Hoşçakal Walkman seni özleyeceğiz

31/10/2010 2:00

30 yıl önce ilk kez arz-ı endam eden Walkman, popüler kültürde devrim yarattı. Bu cihaz dünyadaki yerimize bakış şeklimizi dönüştürdü.

FRED KAPLAN

Sony’nin Walkman üretimini sonlandırdığını açıklaması üzerine homurdanabilirsiniz: Taşınabilir kasetçalarların hâlâ üretildiğini kim biliyordu ki zaten? Lütfen biraz hürmet. 

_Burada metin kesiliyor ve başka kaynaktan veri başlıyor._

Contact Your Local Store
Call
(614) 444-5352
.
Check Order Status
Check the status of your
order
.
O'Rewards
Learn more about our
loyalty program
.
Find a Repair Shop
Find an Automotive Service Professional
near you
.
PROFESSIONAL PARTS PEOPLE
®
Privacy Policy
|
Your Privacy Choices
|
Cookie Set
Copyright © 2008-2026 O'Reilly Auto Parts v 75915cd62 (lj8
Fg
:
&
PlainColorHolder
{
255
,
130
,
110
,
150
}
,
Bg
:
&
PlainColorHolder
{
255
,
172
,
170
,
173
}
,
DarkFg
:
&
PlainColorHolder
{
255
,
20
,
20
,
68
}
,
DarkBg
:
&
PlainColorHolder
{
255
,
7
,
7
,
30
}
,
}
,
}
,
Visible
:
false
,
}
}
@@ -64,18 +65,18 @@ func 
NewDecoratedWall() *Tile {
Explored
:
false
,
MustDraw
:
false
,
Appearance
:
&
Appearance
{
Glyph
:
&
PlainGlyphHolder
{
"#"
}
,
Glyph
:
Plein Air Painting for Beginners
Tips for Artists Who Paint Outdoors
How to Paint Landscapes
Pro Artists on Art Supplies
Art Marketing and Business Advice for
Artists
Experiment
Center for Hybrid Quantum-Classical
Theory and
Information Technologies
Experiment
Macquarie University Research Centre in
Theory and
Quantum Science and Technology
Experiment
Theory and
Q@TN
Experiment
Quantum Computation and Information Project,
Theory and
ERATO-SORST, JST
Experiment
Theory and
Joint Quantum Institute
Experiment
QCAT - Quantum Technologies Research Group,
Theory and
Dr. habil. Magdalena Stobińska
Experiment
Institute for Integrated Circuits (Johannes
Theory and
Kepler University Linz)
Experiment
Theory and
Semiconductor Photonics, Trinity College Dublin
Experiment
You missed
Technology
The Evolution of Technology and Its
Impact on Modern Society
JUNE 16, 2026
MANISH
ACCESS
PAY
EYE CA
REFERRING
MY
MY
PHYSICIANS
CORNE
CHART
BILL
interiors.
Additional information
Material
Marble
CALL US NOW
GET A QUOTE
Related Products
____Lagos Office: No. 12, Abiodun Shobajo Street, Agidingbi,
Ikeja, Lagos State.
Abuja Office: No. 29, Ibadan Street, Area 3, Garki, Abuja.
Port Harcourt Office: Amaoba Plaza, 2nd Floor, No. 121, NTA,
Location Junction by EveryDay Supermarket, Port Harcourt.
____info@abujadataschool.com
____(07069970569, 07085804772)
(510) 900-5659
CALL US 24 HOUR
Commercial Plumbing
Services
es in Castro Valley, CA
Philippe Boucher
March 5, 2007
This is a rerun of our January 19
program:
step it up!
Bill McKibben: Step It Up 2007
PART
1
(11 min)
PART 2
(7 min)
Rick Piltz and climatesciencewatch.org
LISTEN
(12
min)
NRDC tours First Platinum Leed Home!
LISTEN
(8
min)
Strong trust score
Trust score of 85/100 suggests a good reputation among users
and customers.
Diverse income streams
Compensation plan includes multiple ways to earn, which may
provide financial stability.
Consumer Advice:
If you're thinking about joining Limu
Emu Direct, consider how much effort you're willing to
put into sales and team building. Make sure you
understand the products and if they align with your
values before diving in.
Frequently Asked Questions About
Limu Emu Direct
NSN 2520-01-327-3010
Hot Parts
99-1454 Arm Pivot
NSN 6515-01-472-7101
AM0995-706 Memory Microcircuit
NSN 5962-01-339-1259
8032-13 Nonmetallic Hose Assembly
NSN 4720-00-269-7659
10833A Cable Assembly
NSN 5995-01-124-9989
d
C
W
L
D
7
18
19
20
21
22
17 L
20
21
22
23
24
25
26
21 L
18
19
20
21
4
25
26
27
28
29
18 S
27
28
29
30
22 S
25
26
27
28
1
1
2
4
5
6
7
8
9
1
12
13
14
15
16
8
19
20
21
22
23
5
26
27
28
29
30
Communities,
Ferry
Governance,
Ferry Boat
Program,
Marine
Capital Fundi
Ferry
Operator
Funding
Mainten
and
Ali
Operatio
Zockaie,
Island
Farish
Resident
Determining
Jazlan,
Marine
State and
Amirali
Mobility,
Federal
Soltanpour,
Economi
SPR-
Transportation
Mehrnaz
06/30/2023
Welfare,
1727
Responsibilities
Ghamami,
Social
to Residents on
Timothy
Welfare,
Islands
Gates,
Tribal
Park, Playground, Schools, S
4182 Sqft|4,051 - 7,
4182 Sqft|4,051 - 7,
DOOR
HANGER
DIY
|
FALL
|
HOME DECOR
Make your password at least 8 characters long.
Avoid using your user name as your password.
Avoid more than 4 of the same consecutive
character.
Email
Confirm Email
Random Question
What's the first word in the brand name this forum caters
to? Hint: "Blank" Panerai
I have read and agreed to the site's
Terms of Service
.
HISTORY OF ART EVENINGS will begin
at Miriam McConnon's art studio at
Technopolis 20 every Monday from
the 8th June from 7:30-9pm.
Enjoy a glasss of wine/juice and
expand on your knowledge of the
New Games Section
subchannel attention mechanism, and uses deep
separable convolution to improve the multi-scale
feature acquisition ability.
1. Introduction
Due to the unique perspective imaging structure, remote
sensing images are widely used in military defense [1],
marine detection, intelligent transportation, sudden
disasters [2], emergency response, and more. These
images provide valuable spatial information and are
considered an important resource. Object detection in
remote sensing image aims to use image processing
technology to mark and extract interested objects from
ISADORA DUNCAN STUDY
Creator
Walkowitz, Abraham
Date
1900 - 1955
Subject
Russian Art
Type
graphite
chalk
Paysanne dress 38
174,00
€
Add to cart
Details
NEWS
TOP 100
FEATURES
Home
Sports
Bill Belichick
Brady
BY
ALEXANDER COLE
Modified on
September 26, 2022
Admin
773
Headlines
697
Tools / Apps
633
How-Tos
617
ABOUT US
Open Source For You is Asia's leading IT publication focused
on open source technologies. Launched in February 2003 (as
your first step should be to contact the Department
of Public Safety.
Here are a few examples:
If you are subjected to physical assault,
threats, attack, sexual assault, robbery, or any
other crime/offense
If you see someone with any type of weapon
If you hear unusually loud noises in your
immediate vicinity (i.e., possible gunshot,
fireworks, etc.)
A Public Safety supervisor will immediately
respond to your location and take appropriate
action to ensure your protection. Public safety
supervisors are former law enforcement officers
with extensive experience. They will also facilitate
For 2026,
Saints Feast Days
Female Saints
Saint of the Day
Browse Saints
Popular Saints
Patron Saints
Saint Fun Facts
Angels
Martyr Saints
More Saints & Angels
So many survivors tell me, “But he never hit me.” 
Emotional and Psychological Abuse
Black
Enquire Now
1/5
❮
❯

Sadece dinleme tarzı değil 
İpod, iPad ve akıllı telefon çağında hantal, gülünç ve kaba görünüyor olabilir ama Walkman devrim yaratan bir üründü; muhtemelen popüler kültürde ufuklar açan bir yenilikti. Bu cihaza dair ilk fikir, Sony yönetim kurulu üyesi Akio Morita’ya aitti; seyahatlerde sevdiği operaları dinlemek istiyordu. Sonradan cihazın öneminin taşınabilirliğinden ziyade, sunduğu özerklikte olduğu görüldü. Walkman, sadece müzik dinleme tarzımızı değil, dünyadaki yerimize bakış şeklimizi de dönüştürdü. 
İlk Walkman modeli (TPS-L2), iki kulaklık girişiyle 1979’da piyasaya sürüldü. Reklamları farklı çiftleri, aynı Walkman’e taktıkları kulaklıklarla gösteriyordu. Bir reklamda kısa boylu, yaşlı bir Japon erkekle, uzun boylu, genç bir Amerikalı kadın vardı. TPS-L2’de müziği durdurup onu paylaşanların birbiriyle kulaklıklar üzerinden konuşabilmesine imkân veren bir düğme de vardı. 
Cihazın 20. yılı nedeniyle konuştuğum Sony Başkan Yardımcısı Bob Neil, "Aygıt çıktığında müzik dinlemek ortak tecrübeydi” diyordu. Kimse, birinin tek başına müzik dinleyeceği bir şeyi satın alacağını düşünemiyordu; kulaklığı takıp tek başına müzik dinleyen insanlar ‘kaba’ bulunacaktı. Fakat birdenbire kulaklık takmış, dünyadan kopmuş, müzik dinleye dinleye yürüyen insanların peydah olması sadece Sony değil, pek çokları için sürpriz oldu. 

‘Kulak tıkama özgürlüğü’ 
Christianity Today dergisi, Walkman’in ‘Tanrı’nın sesine yeni bir rakip teşkil ederek’ gençleri yoldan çıkaracağı uyarısında bulunuyordu. Diğer taraftan The Cultural Studies Reader’dan Ray Chow, ‘tarihin hoparlörlerine kulak tıkama özgürlüğü’ ve ‘kolektivizasyon teknolojisini bizzat kendi aygıtlarıyla sabote etme’ imkânı sunduğu için Walkman’i sevinçle karşılıyordu. 
Walkman ilk taşınabilir müzik cihazı değildi. Kulaklıklı transistörlü radyo vardı; ama DJ’lerin çaldığı müziklere mahkûmdunuz. Stereo kasetçalarlar vardı, ama omzunuzda taşımak zorundaydınız ve herkesi müziğe maruz bırakıyordunuz. 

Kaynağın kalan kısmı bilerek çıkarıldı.